**Exercise:** Within the data that follows, set down exactly the lines from the one containing "impérative sur le" through the one containing "Un dépannage plus rapide en cas de coupure de", both ends included.

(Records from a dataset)
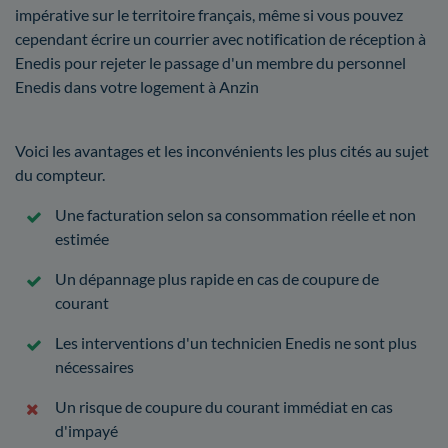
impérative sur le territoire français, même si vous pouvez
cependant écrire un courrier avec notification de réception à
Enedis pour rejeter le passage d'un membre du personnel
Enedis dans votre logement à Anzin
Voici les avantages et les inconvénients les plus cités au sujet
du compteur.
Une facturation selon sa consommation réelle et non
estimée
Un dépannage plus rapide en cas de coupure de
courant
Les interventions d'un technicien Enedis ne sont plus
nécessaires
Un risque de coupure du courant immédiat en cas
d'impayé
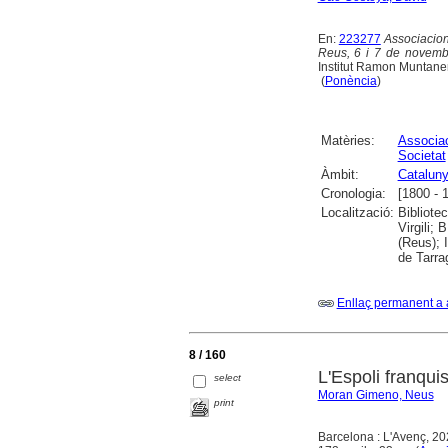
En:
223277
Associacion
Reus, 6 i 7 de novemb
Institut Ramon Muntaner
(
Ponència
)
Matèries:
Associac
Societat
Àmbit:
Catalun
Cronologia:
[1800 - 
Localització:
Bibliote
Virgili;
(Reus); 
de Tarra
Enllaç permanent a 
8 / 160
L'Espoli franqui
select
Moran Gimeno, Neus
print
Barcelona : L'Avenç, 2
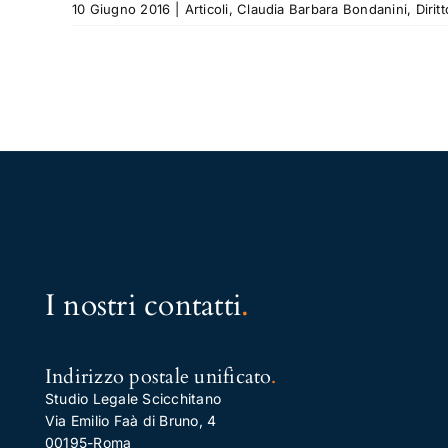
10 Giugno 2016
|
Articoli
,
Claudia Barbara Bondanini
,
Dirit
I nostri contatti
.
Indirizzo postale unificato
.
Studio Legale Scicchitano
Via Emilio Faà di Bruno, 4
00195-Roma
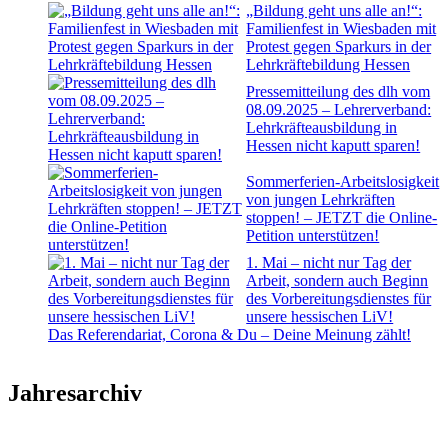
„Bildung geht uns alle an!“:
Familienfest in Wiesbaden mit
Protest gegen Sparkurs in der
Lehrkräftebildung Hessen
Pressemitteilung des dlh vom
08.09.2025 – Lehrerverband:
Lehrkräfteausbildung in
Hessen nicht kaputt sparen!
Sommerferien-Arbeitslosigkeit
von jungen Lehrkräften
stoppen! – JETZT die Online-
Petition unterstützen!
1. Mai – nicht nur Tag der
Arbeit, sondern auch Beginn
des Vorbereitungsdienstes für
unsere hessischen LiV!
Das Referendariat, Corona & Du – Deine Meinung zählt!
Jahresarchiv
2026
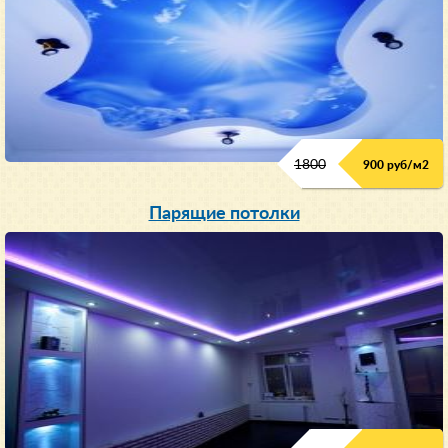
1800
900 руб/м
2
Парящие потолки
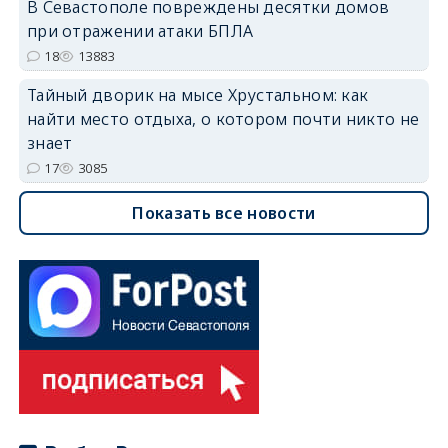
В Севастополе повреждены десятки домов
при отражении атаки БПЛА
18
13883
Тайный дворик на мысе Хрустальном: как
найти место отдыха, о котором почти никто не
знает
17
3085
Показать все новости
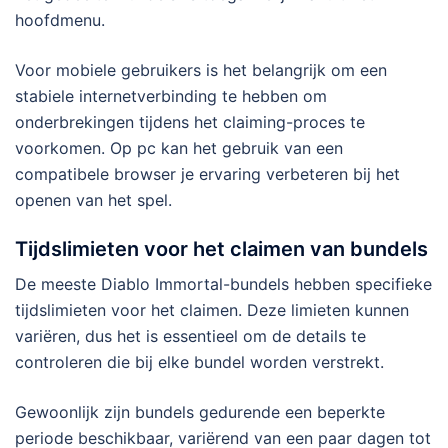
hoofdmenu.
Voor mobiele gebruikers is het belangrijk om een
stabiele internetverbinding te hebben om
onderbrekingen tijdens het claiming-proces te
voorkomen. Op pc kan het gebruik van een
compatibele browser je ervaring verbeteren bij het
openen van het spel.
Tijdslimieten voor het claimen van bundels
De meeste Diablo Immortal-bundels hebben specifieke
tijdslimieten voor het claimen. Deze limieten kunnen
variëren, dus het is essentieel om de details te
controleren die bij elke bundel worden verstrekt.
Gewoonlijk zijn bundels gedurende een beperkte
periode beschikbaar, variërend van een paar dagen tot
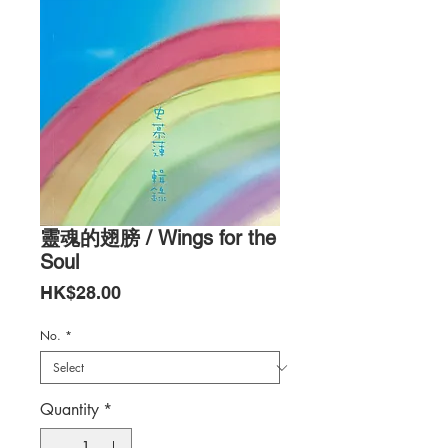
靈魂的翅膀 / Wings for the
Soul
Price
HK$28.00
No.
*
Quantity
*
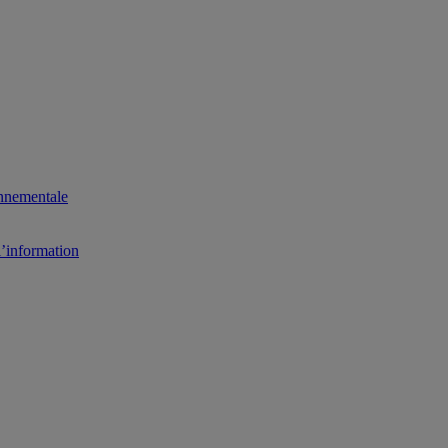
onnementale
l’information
==
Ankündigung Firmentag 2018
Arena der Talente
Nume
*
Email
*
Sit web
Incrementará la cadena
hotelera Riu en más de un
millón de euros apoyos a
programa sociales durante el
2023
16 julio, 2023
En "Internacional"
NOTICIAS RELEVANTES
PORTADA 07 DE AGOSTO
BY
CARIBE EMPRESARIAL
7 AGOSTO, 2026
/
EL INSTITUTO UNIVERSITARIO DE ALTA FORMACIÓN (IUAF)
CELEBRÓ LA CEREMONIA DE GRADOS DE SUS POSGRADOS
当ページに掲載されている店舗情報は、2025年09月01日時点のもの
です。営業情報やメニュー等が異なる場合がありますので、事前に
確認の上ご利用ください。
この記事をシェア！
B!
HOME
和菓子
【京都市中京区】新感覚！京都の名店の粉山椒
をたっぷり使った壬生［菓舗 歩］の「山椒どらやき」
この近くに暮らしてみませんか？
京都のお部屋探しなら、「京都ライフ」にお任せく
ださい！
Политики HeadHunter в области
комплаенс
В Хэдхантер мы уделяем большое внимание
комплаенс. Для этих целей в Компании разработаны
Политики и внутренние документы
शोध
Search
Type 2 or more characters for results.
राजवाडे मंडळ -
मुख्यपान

**Solution:**
impérative sur le territoire français, même si vous pouvez
cependant écrire un courrier avec notification de réception à
Enedis pour rejeter le passage d'un membre du personnel
Enedis dans votre logement à Anzin
Voici les avantages et les inconvénients les plus cités au sujet
du compteur.
Une facturation selon sa consommation réelle et non
estimée
Un dépannage plus rapide en cas de coupure de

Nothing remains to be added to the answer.